_Items listed in a dataset_
- - - - - - -
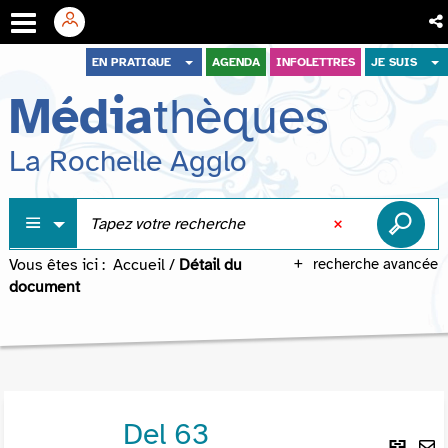
Aller
Aller
Aller
EN PRATIQUE
AGENDA
INFOLETTRES
JE SUIS
au
au
à
Média
thèques
menu
contenu
la
recherche
La Rochelle Agglo
Vous êtes ici :
Accueil
/
Détail du
recherche avancée
document
Del 63
Lie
- - - - - - -
_Brief_
Could you transcribe every entry above exactly, leaving out the images?

_Expected answer_
Aller
Aller
Aller
EN PRATIQUE
AGENDA
INFOLETTRES
JE SUIS
au
au
à
Média
thèques
menu
contenu
la
recherche
La Rochelle Agglo
Vous êtes ici :
Accueil
/
Détail du
recherche avancée
document
Del 63
Lie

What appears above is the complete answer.